11/15に旭川で開かれた北海道市町村合併シンポジウムに出席しました。
今回のシンポジウムのメインは、西尾 勝氏の講演でした。
西尾氏は著名な行政学者で首相の諮問機関である地方制度調査会の委員でもあり、地方制度の設計に大きな影響力を持っています。
過去に西尾私案という形で一定規模以下の自治体の自治権を制限するという提案をされており、今回北海道の市町村の職員を前にどのような発言をされるのか注目していました。
講演のポイントをあげたいと思います。
1.どこまで合併を続けるか
合併関連の法律はH22年3月で切れるが、そこで幕を引くべき。
市町村の数は現在の1800から減ったとしても1500程度となり、1000とか300という数字は非現実的なもの。
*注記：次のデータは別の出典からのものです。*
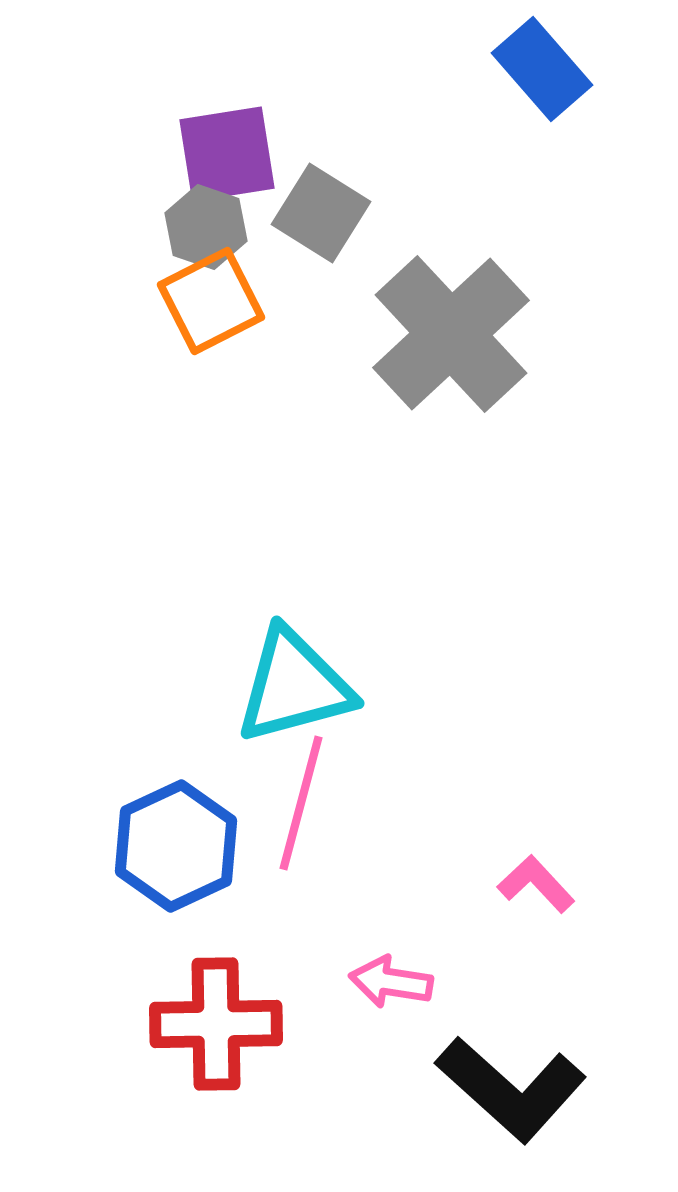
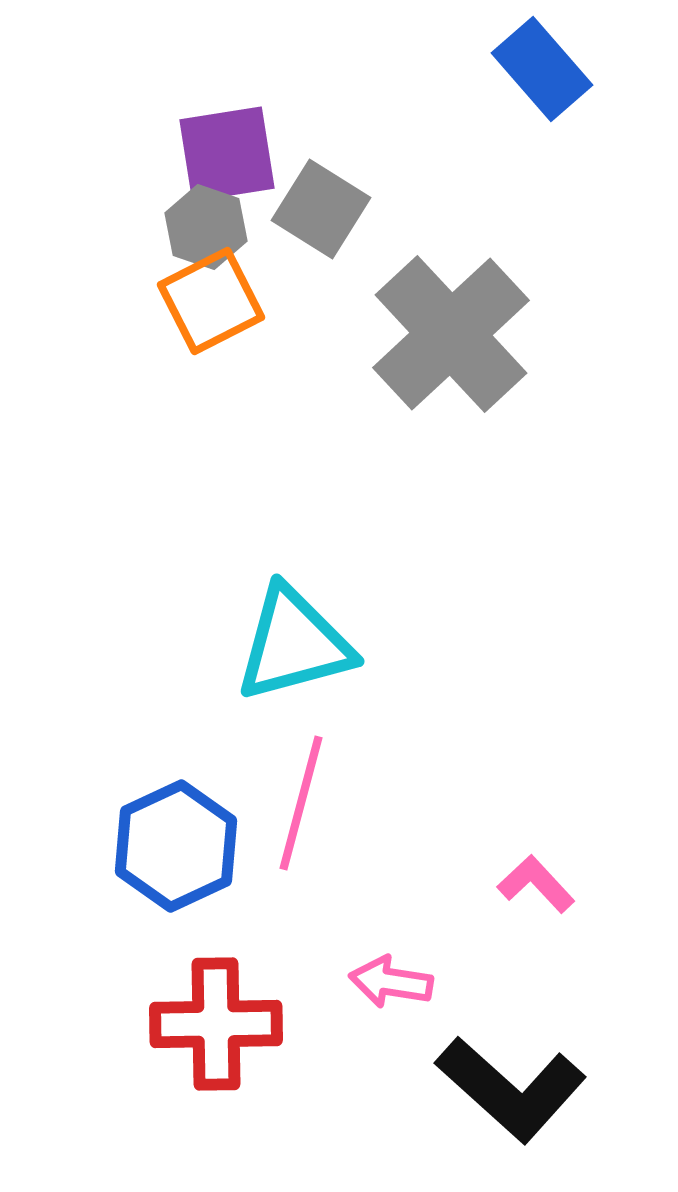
gray square: moved 4 px up
cyan triangle: moved 42 px up
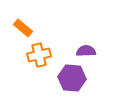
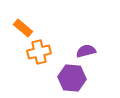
purple semicircle: rotated 12 degrees counterclockwise
orange cross: moved 3 px up
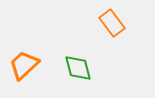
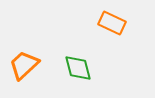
orange rectangle: rotated 28 degrees counterclockwise
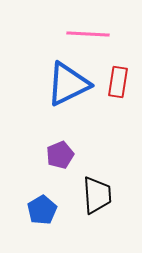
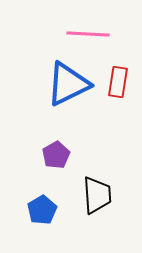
purple pentagon: moved 4 px left; rotated 8 degrees counterclockwise
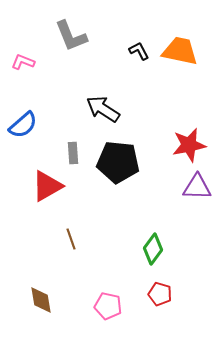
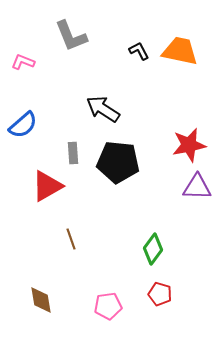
pink pentagon: rotated 20 degrees counterclockwise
これ以上合併の旗振りをしても各市町村は合併疲れしているし、過去のシコリも残っており無理だろうとのことです。
2.都道府県から市町村への権限委譲
都市計画、農地・森林の利用といった土地利用に関する計画権や規制権、社会福祉事務については法律で基礎自治体に一斉に降ろすべき。
それ以外の事務権限については人口規模別で分類。
政令市、中核市(30万人)、特例市(20万人)、準特例市(10万人)、一般市、一般町村、「特例町村」
この中で、準特例市と「特例町村」が既存の制度にはないものです。
3.「特例町村」制度
メインの小規模町村の話です。
今回新しく提案している「特例町村」制度は小規模町村の自治権を奪うということではなく、事務権限の義務付けの縮小という考え方です。
義務付けが解除されるもの
国民健康保険、介護保険、消防・救急、し尿・ごみ処理
これらは基本的に都道府県により対応する。
残すべきもの
戸籍・住民登録、育児支援・保育、義務教育
その他の事務の線引きについては課題。
ただし、「特例町村」の標準形は法令で定め、細部は都道府県と町村に任せる。
政治・行政機構の簡素化
議会のあり方・報酬、行政委員会などは大幅に簡素化する。
4.その他
今後の地方の姿を第29次地方制度調査会で2年かけて議論するとのことであり、今回のお話は私案とのことでした。
とは言え、恐らく西尾氏の考えている特例町村のような制度ができる可能性は高いと考えられています。
また、今回は特例町村の人口規模には言及されておりませんでしたが、大体1万人程度が目安と言われています。
特例町村制度ができた場合、自治権の剥奪ではないと言うものの、地方交付税は大幅に削減され、役場の人数も大幅に減り、小規模町村が既存の形では生き残れないのが実態と思われます。